Boule or Baguette? A Study on Task Topology, Length Generalization, and the Benefit of Reasoning Traces

URL: http://arxiv.org/abs/2602.14404v1
Date: Mon, 16 Feb 2026 02:20:37 GMT
Title: Boule or Baguette? A Study on Task Topology, Length Generalization, and the Benefit of Reasoning Traces
Authors: William L. Tong, Ege Cakar, Cengiz Pehlevan,
Abstract summary: We use PITA, a dataset of over 23 million statements in propositional logic and their corresponding proofs.<n>We find that RT models generalize well on broad and shallow subsets, while deteriorating on narrow and deep subsets relative to non-RT baselines.<n>Our resulting theory suggests fundamental scalings that limit how well RT models perform on deep tasks, and highlights their generalization strengths on broad tasks.
Score: 31.37944377681284
License: http://creativecommons.org/licenses/by/4.0/
Abstract: Recent years have witnessed meteoric progress in reasoning models: neural networks that generate intermediate reasoning traces (RTs) before producing a final output. Despite the rapid advancement, our understanding of how RTs support reasoning, and the limits of this paradigm, remain incomplete. To promote greater clarity, we introduce PITA: a novel large-scale dataset of over 23 million statements in propositional logic and their corresponding proofs.

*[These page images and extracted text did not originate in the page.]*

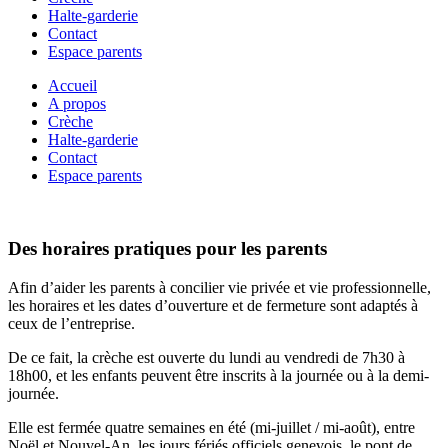
Halte-garderie
Contact
Espace parents
Accueil
A propos
Crèche
Halte-garderie
Contact
Espace parents
Des horaires pratiques pour les parents
Afin d’aider les parents à concilier vie privée et vie professionnelle,
les horaires et les dates d’ouverture et de fermeture sont adaptés à
ceux de l’entreprise.
De ce fait, la crèche est ouverte du lundi au vendredi de 7h30 à
18h00, et les enfants peuvent être inscrits à la journée ou à la demi-
journée.
Elle est fermée quatre semaines en été (mi-juillet / mi-août), entre
Noël et Nouvel-An, les jours fériés officiels genevois, le pont de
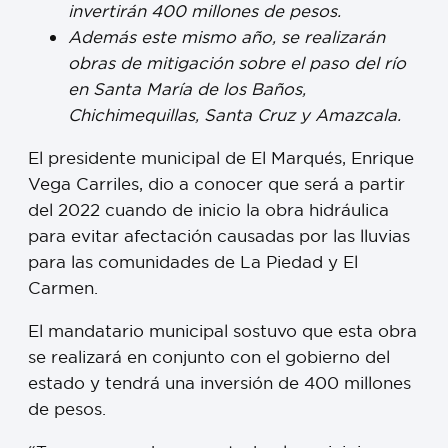
invertirán 400 millones de pesos.
Además este mismo año, se realizarán
obras de mitigación sobre el paso del río
en Santa María de los Baños,
Chichimequillas, Santa Cruz y Amazcala.
El presidente municipal de El Marqués, Enrique
Vega Carriles, dio a conocer que será a partir
del 2022 cuando de inicio la obra hidráulica
para evitar afectación causadas por las lluvias
para las comunidades de La Piedad y El
Carmen.
El mandatario municipal sostuvo que esta obra
se realizará en conjunto con el gobierno del
estado y tendrá una inversión de 400 millones
de pesos.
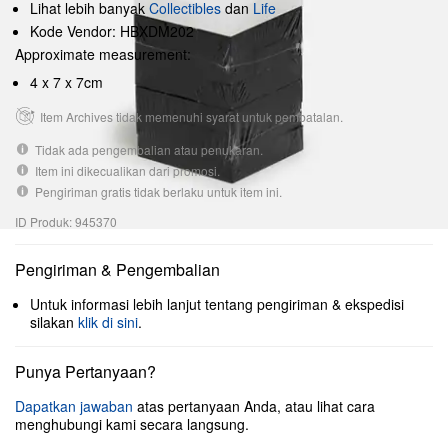
Lihat lebih banyak
Collectibles
dan
Life
Kode Vendor: HBXDM202
Approximate measurement:
4 x 7 x 7cm
Item Archives tidak memenuhi syarat untuk pembatalan.
Tidak ada pengembalian atau penukaran.
Item ini dikecualikan dari promosi.
Pengiriman gratis tidak berlaku untuk item ini.
ID Produk: 945370
Pengiriman & Pengembalian
Untuk informasi lebih lanjut tentang pengiriman & ekspedisi
silakan
klik di sini
.
Punya Pertanyaan?
Dapatkan jawaban
atas pertanyaan Anda, atau lihat cara
menghubungi kami secara langsung.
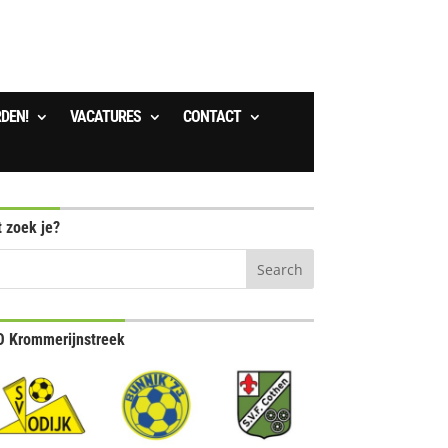
RDEN!
VACATURES
CONTACT
 zoek je?
 Krommerijnstreek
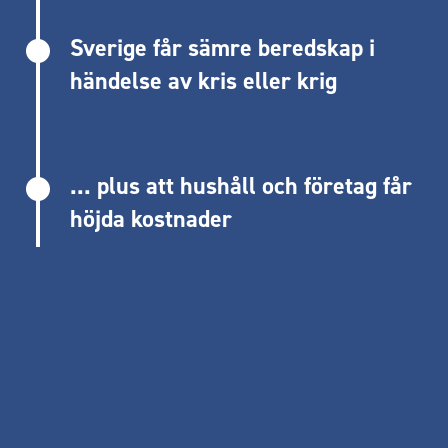
Sverige får sämre beredskap i
händelse av kris eller krig
... plus att hushåll och företag får
höjda kostnader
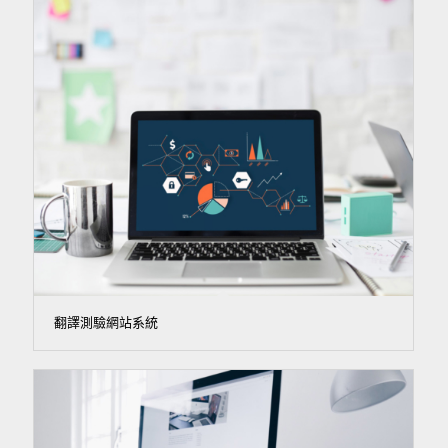
翻譯測驗網站系統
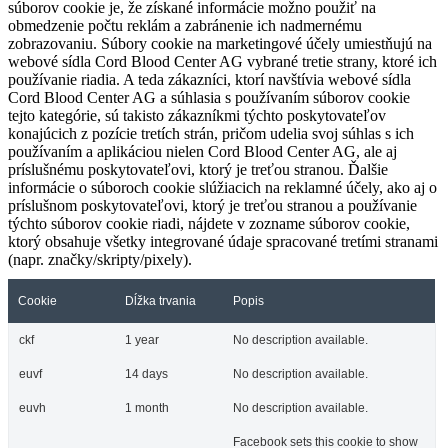
súborov cookie je, že získané informácie možno použiť na
obmedzenie počtu reklám a zabránenie ich nadmernému
zobrazovaniu. Súbory cookie na marketingové účely umiestňujú na
webové sídla Cord Blood Center AG vybrané tretie strany, ktoré ich
používanie riadia. A teda zákazníci, ktorí navštívia webové sídla
Cord Blood Center AG a súhlasia s používaním súborov cookie
tejto kategórie, sú takisto zákazníkmi týchto poskytovateľov
konajúcich z pozície tretích strán, pričom udelia svoj súhlas s ich
používaním a aplikáciou nielen Cord Blood Center AG, ale aj
príslušnému poskytovateľovi, ktorý je treťou stranou. Ďalšie
informácie o súboroch cookie slúžiacich na reklamné účely, ako aj o
príslušnom poskytovateľovi, ktorý je treťou stranou a používanie
týchto súborov cookie riadi, nájdete v zozname súborov cookie,
ktorý obsahuje všetky integrované údaje spracované tretími stranami
(napr. značky/skripty/pixely).
Cookie
Dĺžka trvania
Popis
ckf
1 year
No description available.
euvf
14 days
No description available.
euvh
1 month
No description available.
Facebook sets this cookie to show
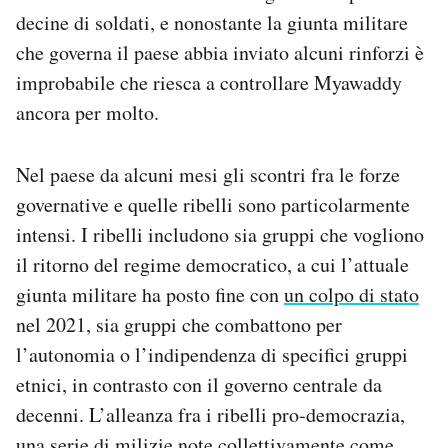
Notifiche mobile
decine di soldati, e nonostante la giunta militare
Regala il Post
che governa il paese abbia inviato alcuni rinforzi è
Hai bisogno di aiuto?
improbabile che riesca a controllare Myawaddy
Esci
ancora per molto.
Nel paese da alcuni mesi gli scontri fra le forze
governative e quelle ribelli sono particolarmente
intensi. I ribelli includono sia gruppi che vogliono
il ritorno del regime democratico, a cui l’attuale
giunta militare ha posto fine con
un colpo di stato
nel 2021, sia gruppi che combattono per
l’autonomia o l’indipendenza di specifici gruppi
etnici, in contrasto con il governo centrale da
decenni. L’alleanza fra i ribelli pro-democrazia,
una serie di milizie note collettivamente come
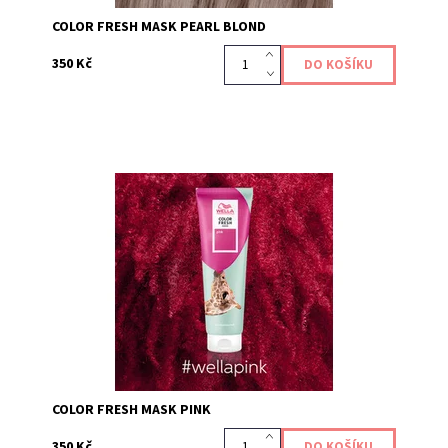
COLOR FRESH MASK PEARL BLOND
350 Kč
Maska Color Fresh Mask Pearl Blond je pečujícím
produktem, který dodává a obnovuje vaši barevnou
tonalitu vlasů, díky přímo působícím pigmentům....
Kód:
630
COLOR FRESH MASK PINK
350 Kč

As a benchmark for robust reasoning, we focus on length generalization: if a model is trained to determine truth or falsity on statements with proofs up to fixed length, how well does it generalize to statements requiring longer proofs? We propose notions of (1) task depth and (2) task breadth, which measure respectively (1) the number of steps required to solve an example from a task and (2) the number of unique examples across a task. We vary these quantities across subsets of PITA, and find that RT models generalize well on broad and shallow subsets, while deteriorating on narrow and deep subsets relative to non-RT baselines. To determine whether our results are idiosyncratic to PITA or indicative of general phenomena, we compare our results to a simple synthetic task based on syllogisms. Our resulting theory suggests fundamental scalings that limit how well RT models perform on deep tasks, and highlights their generalization strengths on broad tasks. Our findings overall identify fundamental benefits and limitations inherent in using reasoning traces.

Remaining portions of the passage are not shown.